I managed to scrape together enough rubble from my front garden and my nextdoor neighbor who was having an extension put on .. they must love having a neighbor that rummages around in their skip.




Got the 2tons of MOT on .. luckily the neighbors had a ton left over as well and even then I could have done with more.  Oh well I'll just have to have a thicker layer of concrete.  At this point the rubbel and MOT is only 2-3inches thick at best.  Everything was well packed down with a whacker plate .. don't forget this bit!




Got the shuttering in place .. didn't take much effort as I only needed to put it up on two sides as I want the concrete to be level with the drive.




As I didn't bother with putting sand on top of the MOT I used some weed control fabric to stop the MOT puncturing the damp proof membrane.




On top of the weed control fabric I added a damp proof membrane.. it came on a roll 4meters by 30meters .. the slab was about 4.5meters so had to overlap two pieces and stick together with gaffer tape.  I also added 6sheets of A142 reinforcing steel mesh on top of some bricks I reclaimed from a seller on ebay.  He said he only had 100 and the buyer was to collect ALL of them .. by the time I was finished going back and forth I had 200 .. I'll make a BBQ out of the rest.
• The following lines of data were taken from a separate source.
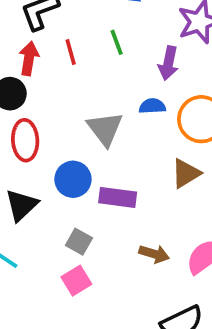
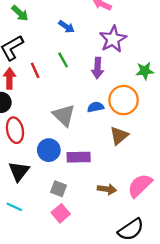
blue semicircle: (152, 106) -> (95, 107), moved

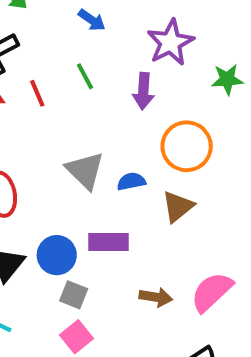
green star: (145, 71) -> (227, 79), moved
blue semicircle: (95, 107) -> (131, 181), moved
blue circle: (49, 150) -> (57, 255), moved

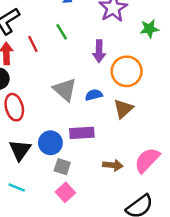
purple arrow: (143, 91) -> (99, 51), moved

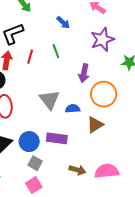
red line: (33, 44) -> (30, 57), turned 32
pink semicircle: (147, 160) -> (107, 171), turned 30

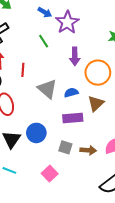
purple star: (102, 39) -> (67, 22), moved
red line: (30, 57) -> (23, 70), moved
purple rectangle: (57, 138) -> (73, 118), moved
gray square: (35, 163) -> (65, 147), moved

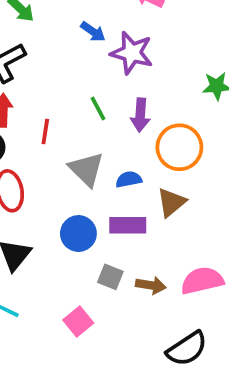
purple star: (67, 22) -> (132, 53), turned -30
green line: (44, 41) -> (98, 109), moved
blue circle: (36, 133) -> (78, 234), moved

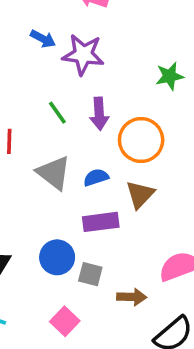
blue circle: (78, 234) -> (57, 257), moved
brown arrow: (151, 285) -> (132, 297), moved

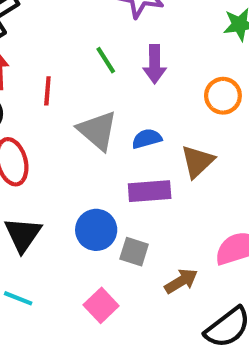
orange circle: (141, 140) -> (223, 96), moved, size x0.7
brown arrow: (132, 297) -> (181, 281), turned -36

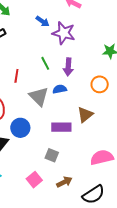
blue semicircle: (147, 139) -> (60, 89), moved
blue circle: (96, 230) -> (20, 128), moved
brown arrow: (181, 281) -> (64, 182), moved

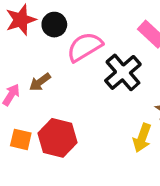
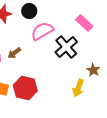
black circle: (54, 25) -> (29, 11), moved

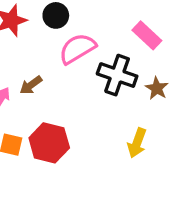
black cross: (66, 47) -> (117, 75), turned -30
brown star: (93, 70) -> (157, 88), moved

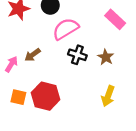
black cross: (117, 75) -> (77, 55), moved, size x0.7
brown star: (157, 88) -> (106, 57), moved

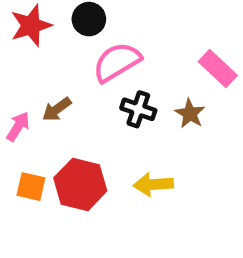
pink rectangle: (115, 19) -> (218, 68), moved
yellow arrow: (108, 96) -> (153, 184), moved, turned 66

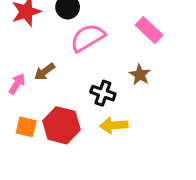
pink rectangle: (218, 68) -> (149, 30), moved
black cross: (138, 109) -> (103, 93), moved

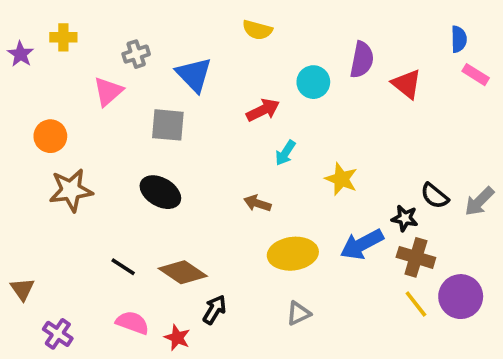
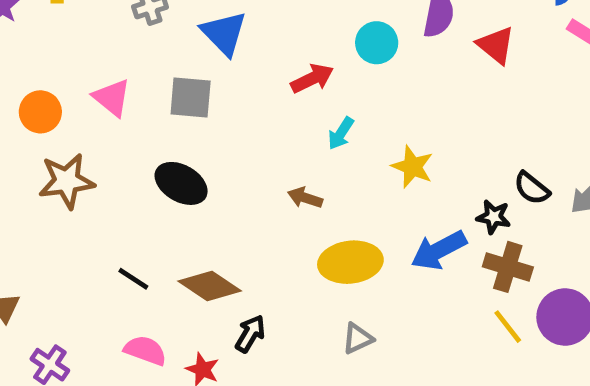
pink triangle: (108, 91) -> (112, 98), moved, turned -40

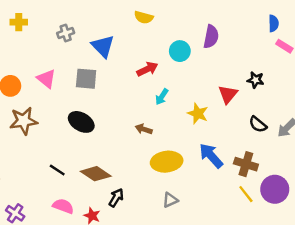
red triangle: (496, 45) -> (228, 94), moved, turned 30
black star: (494, 217) -> (256, 80), moved
blue arrow: (439, 250) -> (211, 156), turned 76

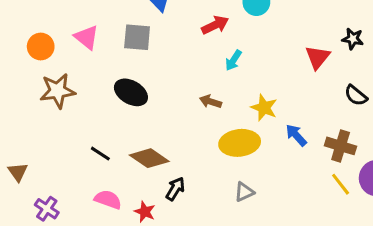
yellow star: (198, 114) -> (264, 108), moved
blue arrow: (211, 156) -> (296, 135), size x0.7

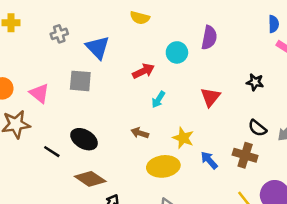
pink triangle: (87, 37) -> (39, 93), moved
red triangle: (318, 57) -> (210, 97), moved
black ellipse: (131, 92) -> (84, 139), moved
brown cross: (341, 146) -> (245, 155), moved
black line: (100, 154) -> (52, 152), moved

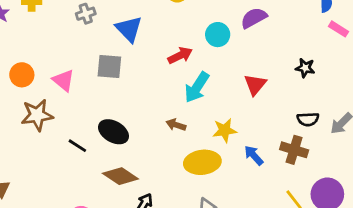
purple semicircle: (209, 38) -> (254, 18), turned -130
cyan arrow: (158, 100) -> (197, 87), size x1.6
black semicircle: (257, 128) -> (308, 119), turned -42
yellow star: (183, 138) -> (225, 130), turned -30

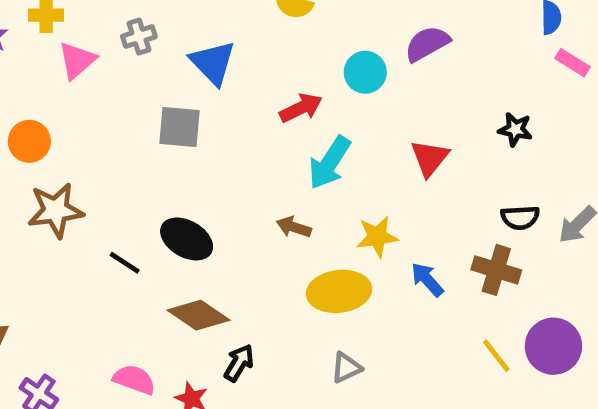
pink triangle: (64, 80) -> (77, 60), moved, turned 40

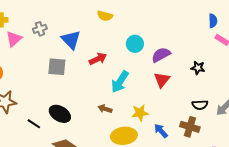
purple semicircle: (427, 44) -> (161, 55), moved
red arrow: (301, 108) -> (98, 59), moved

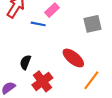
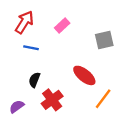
blue line: (38, 24) -> (31, 48), moved

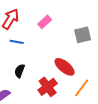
red cross: (52, 100) -> (48, 87), moved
Concrete was poured nice and early on a Saturday morning .. very hard work and you've got to keep moving and tapping it down as you go.  Don't be afraid to get into the concrete to move it about and use a vibrating poker to help get the air bubbles out .. I also got an easy trowel but wish I'd just got on the concrete and hand trowled it as the finish was terrible (my lack of experience).  Also I ended up using the entire truck load of concrete and had to spread the high spots about to finish the fill .. got very lucky.




It took two weeks to figure out how to get the first course down and squared .. it turned out my shuttering wasn't square so I had to build over onto the drive at one end by a few inches.  But once the first course was down I was a happy camper.




This is the second course .. I got about 8 blocks down before I realised I'd forgot the DPC!  By the time I'd taken the blocks back down and started the course again with the DPC my back started to give out .. I powered through and managed to finish the course after 8hours of graft!  I'd planned to do 3 courses in that time.





Well that's it so far.  I'll update as I go along .. feel free to ask any questions .. I know I could have done with someone to ask when I was planning this build.

cheers
Andrew


----------



## GA Gyro (Sep 30, 2014)

Did this kind of work for a living for over 2 decades... hard on the back.  

Your project looks good!  Take your time with the details, you will be glad you did!

Watching and enjoying !

GA


----------



## RandyM (Sep 30, 2014)

This is a GREAT project Andrew. We are really glad you are sharing it with us. Can't wait to see is all finished up and you moved in. Make sure you keep us up to date.

I thought it would be better if the thread was in our shops section. Hope ya don't mind me moving it.


----------



## xalky (Sep 30, 2014)

Hard work , yes! You'll get lots of use out of it when it's done, and you'll be able to say that you built it yourself. There's nothing like a man on a mission to get the job done. I hope you'll have some help when it comes time to put the roof on.


----------



## ody (Oct 1, 2014)

Thanks for the replies.

I know what you mean by paying attention to the details, Gyro, I managed to lay the second course against the string from two bricks .. well gravity pulls it down in the middle as the bricks are not heavy enough to keep it taut so the blocks followed the line   I'm solving this problem by laying the corners first and I'll let these set overnight and finish the course tomorrow and carry on this way so I can run a taut string between the concrete blocks that are set in place.

No problems moving the thread, Randy, I wasn't sure anyway where the best place was for it.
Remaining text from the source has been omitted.